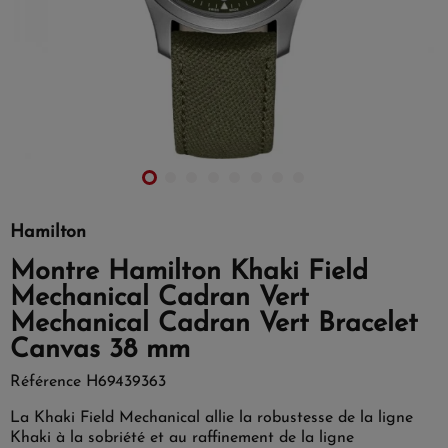
Hamilton
Montre Hamilton Khaki Field
Mechanical Cadran Vert
Mechanical Cadran Vert Bracelet
Canvas 38 mm
Référence
H69439363
La Khaki Field Mechanical allie la robustesse de la ligne
Khaki à la sobriété et au raffinement de la ligne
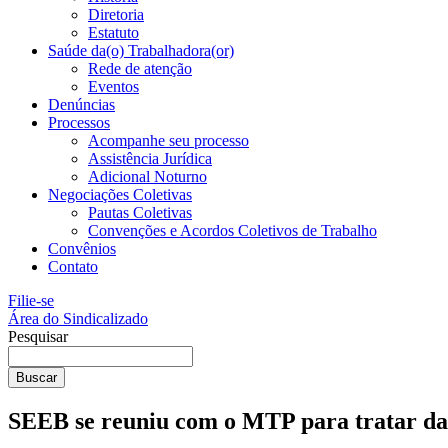
Diretoria
Estatuto
Saúde da(o) Trabalhadora(or)
Rede de atenção
Eventos
Denúncias
Processos
Acompanhe seu processo
Assistência Jurídica
Adicional Noturno
Negociações Coletivas
Pautas Coletivas
Convenções e Acordos Coletivos de Trabalho
Convênios
Contato
Filie-se
Área do Sindicalizado
Pesquisar
Buscar
SEEB se reuniu com o MTP para tratar da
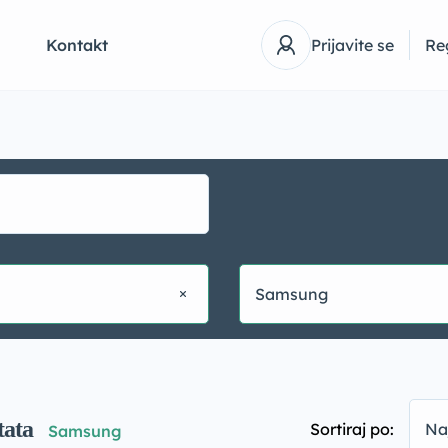
Q
Kontakt
Prijavite se
Reg
Samsung
tata
Sortiraj po:
Na
Samsung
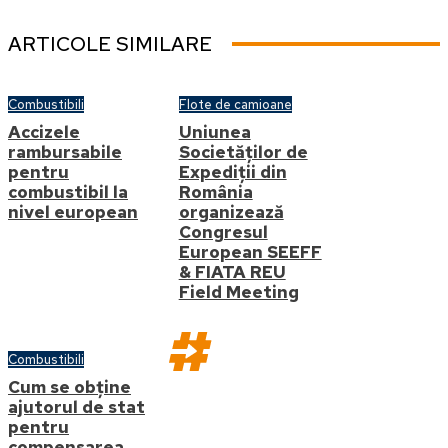
ARTICOLE SIMILARE
Combustibili
Flote de camioane
Accizele
Uniunea
rambursabile
Societăților de
pentru
Expediții din
combustibil la
România
nivel european
organizează
Congresul
European SEEFF
& FIATA REU
Field Meeting
Combustibili
Cum se obține
ajutorul de stat
pentru
Str. Buzesti, nr. 82-94, Țiriac
compensarea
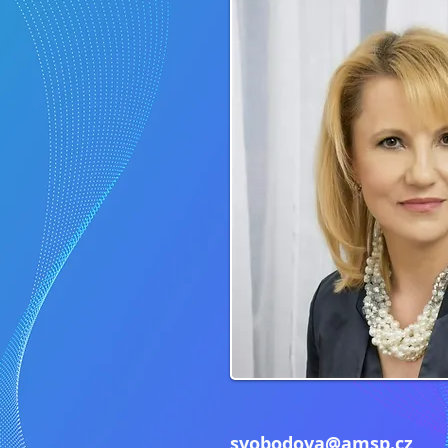
svobodova@amsp.cz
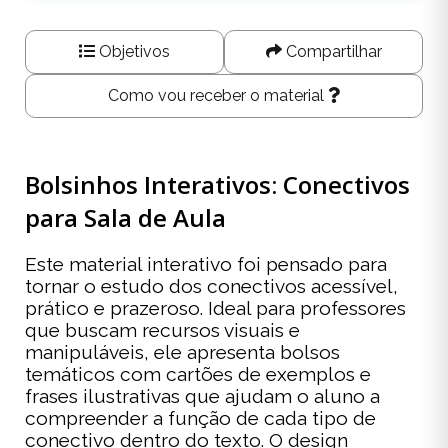
Objetivos
Compartilhar
Como vou receber o material
Bolsinhos Interativos: Conectivos
para Sala de Aula
Este material interativo foi pensado para
tornar o estudo dos conectivos acessível,
prático e prazeroso. Ideal para professores
que buscam recursos visuais e
manipuláveis, ele apresenta bolsos
temáticos com cartões de exemplos e
frases ilustrativas que ajudam o aluno a
compreender a função de cada tipo de
conectivo dentro do texto. O design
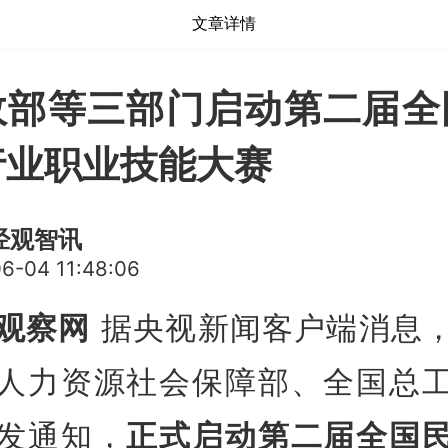
文章详情
政部等三部门启动第二届全
行业职业技能大赛
经观智讯
6-04 11:48:06
观察网
据央视新闻客户端消息
人力资源社会保障部、全国总
发通知，
正式启动第二届全国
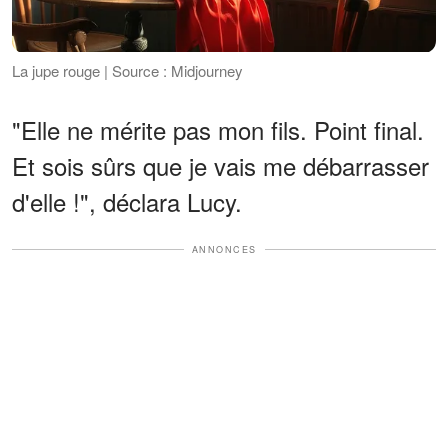
La jupe rouge | Source : Midjourney
"Elle ne mérite pas mon fils. Point final.
Et sois sûrs que je vais me débarrasser
d'elle !", déclara Lucy.
ANNONCES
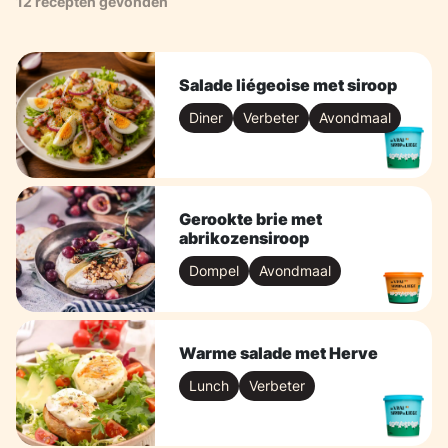
12 recepten gevonden
Salade liégeoise met siroop
Diner
Verbeter
Avondmaal
Gerookte brie met
abrikozensiroop
Dompel
Avondmaal
Warme salade met Herve
Lunch
Verbeter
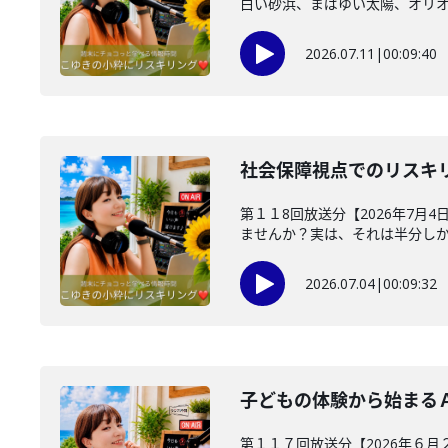
白い砂浜、まばゆい太陽、オリオン
2026.07.11
|
00:09:40
社会保障視点でのリスキ
第１１8回放送分【2026年7月
ませんか？実は、それは半分しか正
2026.07.04
|
00:09:32
子どもの体験から始まる
第１１７回放送分【2026年６月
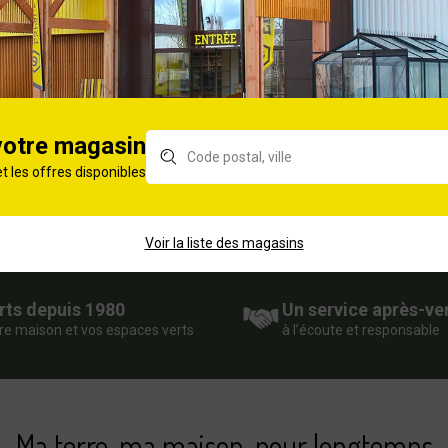
votre magasin
et les offres disponibles
Voir la liste des magasins
rts depuis 1980
Un service après-ve
re maison et vos espaces verts
à l’écoute et responsable
Ma terre, ma maison, pour longtemps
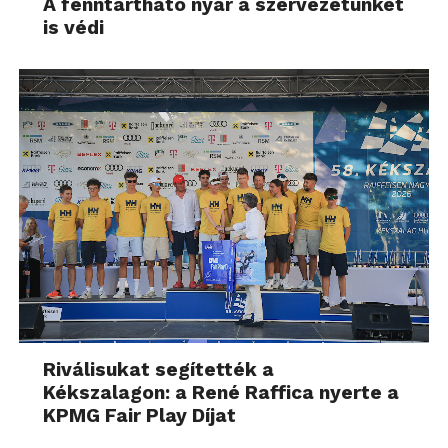
A fenntartható nyár a szervezetünket
is védi
Riválisukat segítették a
Kékszalagon: a René Raffica nyerte a
KPMG Fair Play Díjat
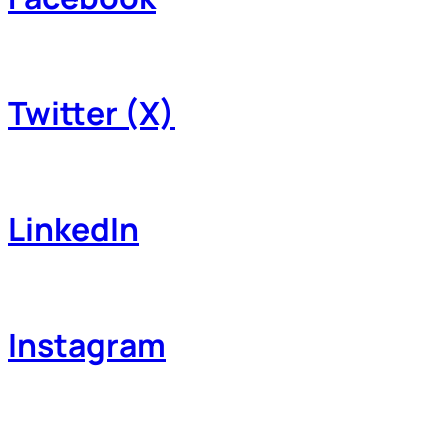
Twitter (X)
LinkedIn
Instagram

Work required: Which lines of the listing contain the string "Field"? Copy each of them.

Solved exercise:
Montre Hamilton Khaki Field
La Khaki Field Mechanical allie la robustesse de la ligne
Field Meeting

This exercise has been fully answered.